Recently our former Federal Reserve Chair, Ben Bernanke, reported on his blog that he believes the Fed actions through quantitative easing (QE) brought the stock market back to trend and normal price levels:
“Arguably, the Fed’s actions have not led to permanent increases in stock prices, but instead have returned them to trend.” His time frame for his trend analysis starts at the fourth quarter of 2001 through the peak of 2007.
He goes on to further defend the Fed’s actions by stating:
“There are of course many ways to calculate the “normal” level of stock prices, but most would lead to a similar conclusion.”
As I have written in a previous blog (click here to read), Bernanke stated many times that one of the goals of QE was to raise stock prices. I would argue that manipulating stock prices is outside of the Fed’s dual mandate, but I’m sure Bernanke would counter that it was within the maximum employment mandate. Regardless, stock prices rose during all QE programs and the former Fed Chair is now implying that the Fed’s actions simply brought the market back to norm. However, he is carefully selecting his data to prove his point.
Let’s first consider the trend he delineates: the fourth quarter of 2001 through the fourth quarter of 2007. I have drawn a white line on the chart of S&P 500 Index below highlighting this trend.
As you can see, he is correct. This trend has been continued; however, the choice of the timeframe is curious, to say the least: from the bottom of the tech bubble burst to the top of the financial crisis – basically the bottom of one bubble to the top of the next, both bubbles aided by Fed policies.
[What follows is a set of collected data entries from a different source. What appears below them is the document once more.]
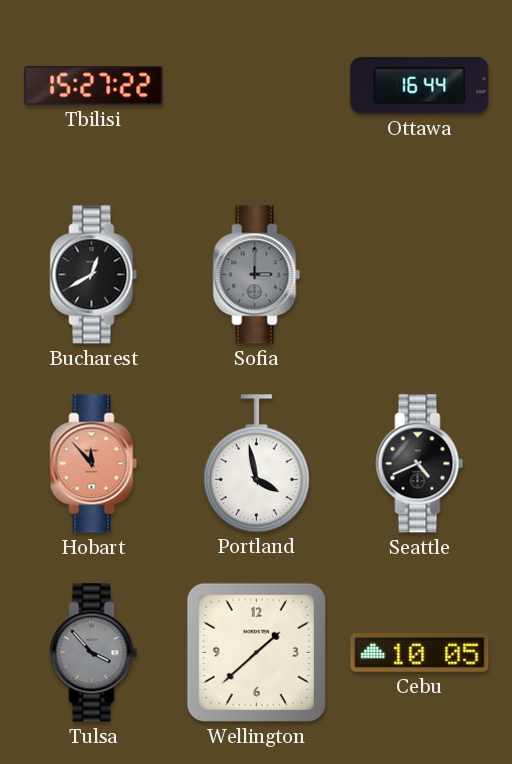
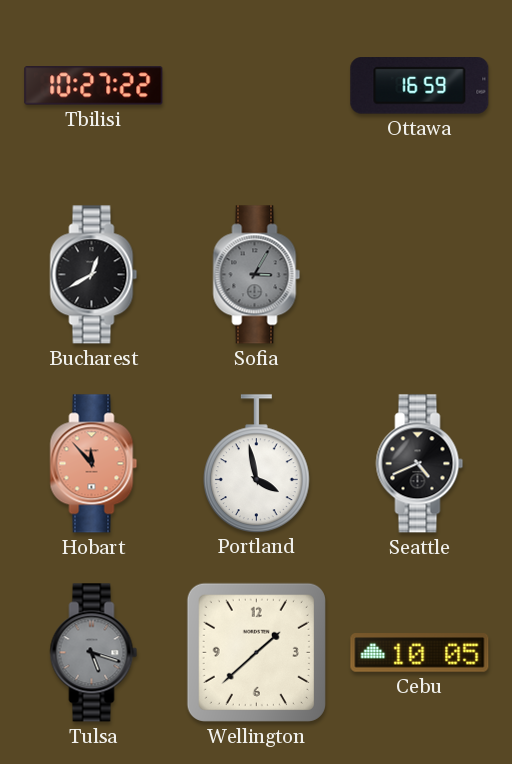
Tbilisi: 15:27 -> 10:27
Ottawa: 16:44 -> 16:59
Sofia: 3:00 -> 3:05
Tulsa: 3:53 -> 5:18
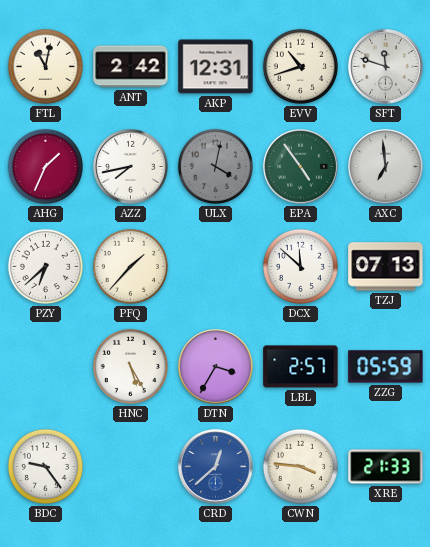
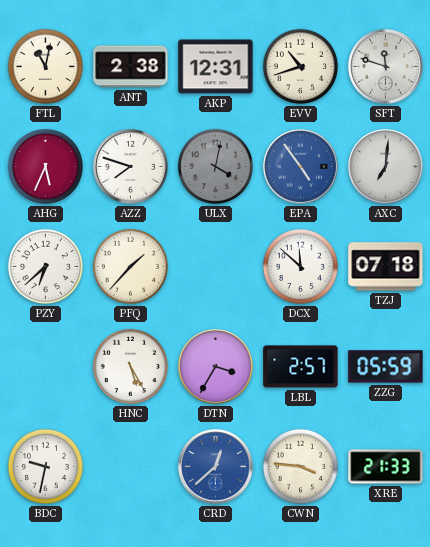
ANT: 2:42 -> 2:38
AHG: 1:34 -> 5:34
AZZ: 7:43 -> 7:48
EPA dial: green -> blue
AXC: 6:59 -> 7:01
TZJ: 07:13 -> 07:18
BDC: 9:24 -> 9:32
If instead we drew a trend line from the early 1980s, when the long bull market began, the slope would be much lower and our current market would be well above trend. Which trend you wish to support determines the starting point, and only time will tell if either is accurate.
Now, let’s consider the statement that most would conclude that current stock prices are at “normal” levels. I also discussed the current level of stock prices in a previous blog (click here to read), and as I stated then, there are arguments for and against the current level, but to make the statement that most would lead to a similar conclusion is misleading and far from accurate.
I agree with Bernanke and believe the Fed needed to step in to prevent further problems after the financial crisis ensued, but I would argue that many of the Fed policies of the previous 10+ years contributed to that crisis. Needless to say, if you are a stock investor, you got bailed out and you have been well rewarded since the collapse. Unfortunately, if you are a bond investor, you have not fared as well and have seen your income dwindle to practically nil. Bernanke carefully selects his data to prove that the Fed’s intervention was benign. At present, we cannot draw that conclusion. Only time will tell if the Fed’s experiment of massive intervention was benign or if it had negative long-term consequences.